**Task to carry out**.
A bare number is all that is needed: how many lines below contain the string "Baglioni"?

+ + + + +

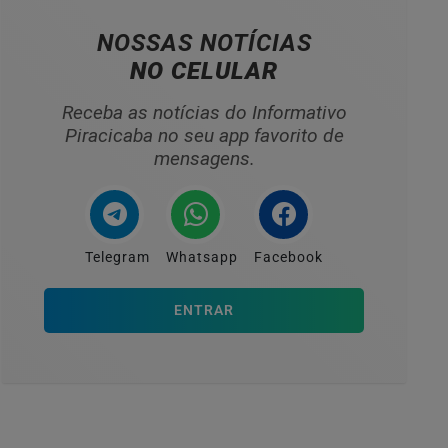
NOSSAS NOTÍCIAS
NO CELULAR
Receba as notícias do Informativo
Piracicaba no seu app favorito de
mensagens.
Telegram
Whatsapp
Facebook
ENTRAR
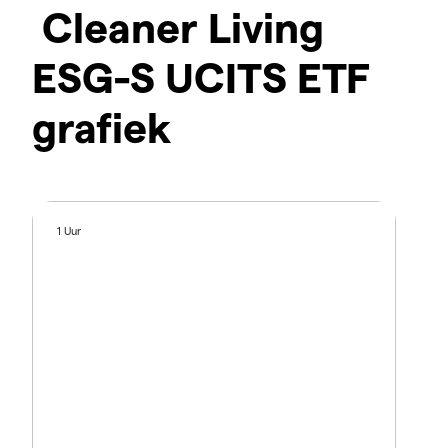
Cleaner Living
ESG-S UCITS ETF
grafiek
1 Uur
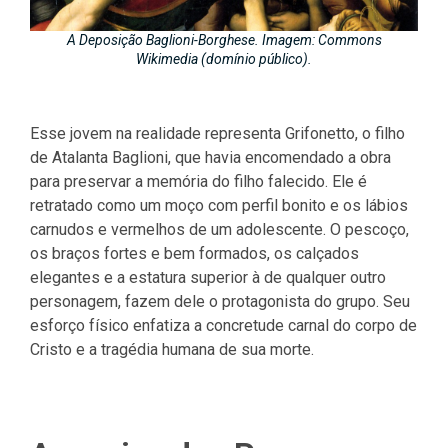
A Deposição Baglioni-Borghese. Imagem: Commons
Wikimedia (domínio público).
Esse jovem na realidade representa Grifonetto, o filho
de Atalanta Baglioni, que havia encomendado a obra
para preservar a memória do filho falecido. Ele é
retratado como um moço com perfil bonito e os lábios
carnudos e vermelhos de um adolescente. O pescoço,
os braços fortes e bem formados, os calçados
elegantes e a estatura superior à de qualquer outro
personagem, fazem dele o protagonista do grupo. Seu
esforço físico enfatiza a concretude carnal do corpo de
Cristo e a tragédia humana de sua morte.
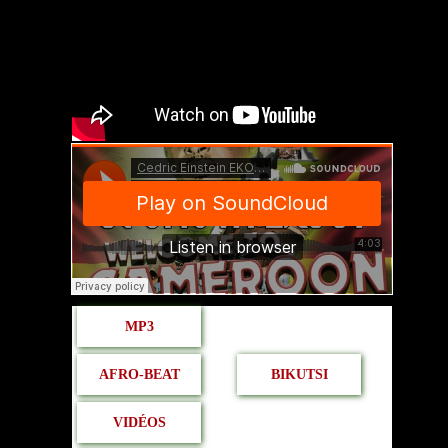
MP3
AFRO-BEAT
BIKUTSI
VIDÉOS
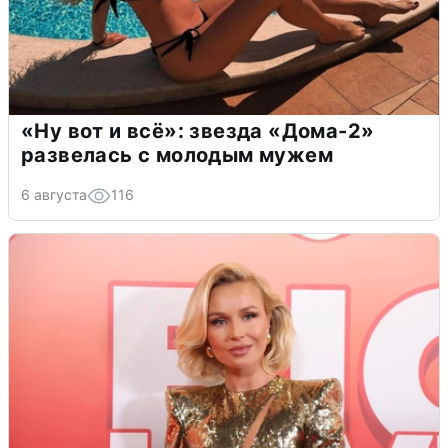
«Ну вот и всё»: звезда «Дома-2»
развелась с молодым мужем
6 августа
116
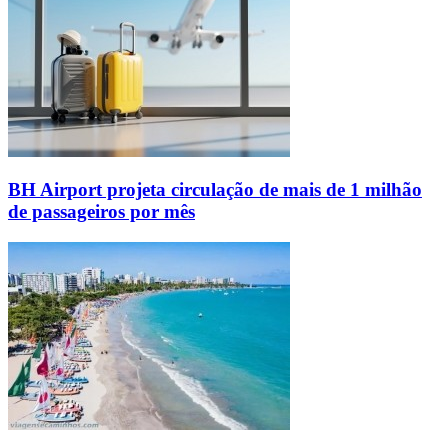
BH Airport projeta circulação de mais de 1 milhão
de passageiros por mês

+ + + + +

**Response area**.
2